PROBLEM DESCRIPTION
Beginning with the line that mentions "मातृ-शिशु को ‘आयुष्मान’ बनाने में निभाई अहम", reproduce every line through the last line of the entries, exactly, and only those.

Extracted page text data
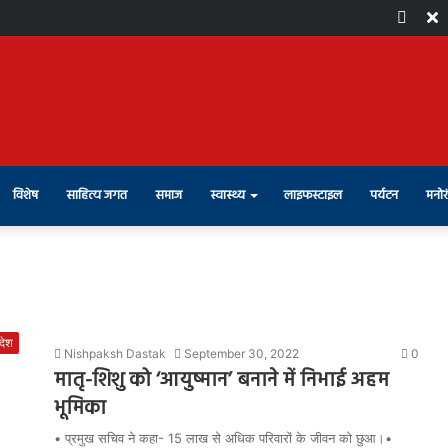
Face
X
विशेष
साहित्य जगत
समाज
स्वास्थ्य
लाइफस्टाइल
पर्यटन
मनोर
रदेश
Nishpaksh Dastak
September 30, 2022
0
मातृ-शिशु को ‘आयुष्मान’ बनाने में निभाई अहम
भूमिका
• प्रमुख सचिव ने कहा- 15 लाख से अधिक परिवारों के जीवन को छुआ।•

SOLVED PROBLEM
मातृ-शिशु को ‘आयुष्मान’ बनाने में निभाई अहम
भूमिका
• प्रमुख सचिव ने कहा- 15 लाख से अधिक परिवारों के जीवन को छुआ।•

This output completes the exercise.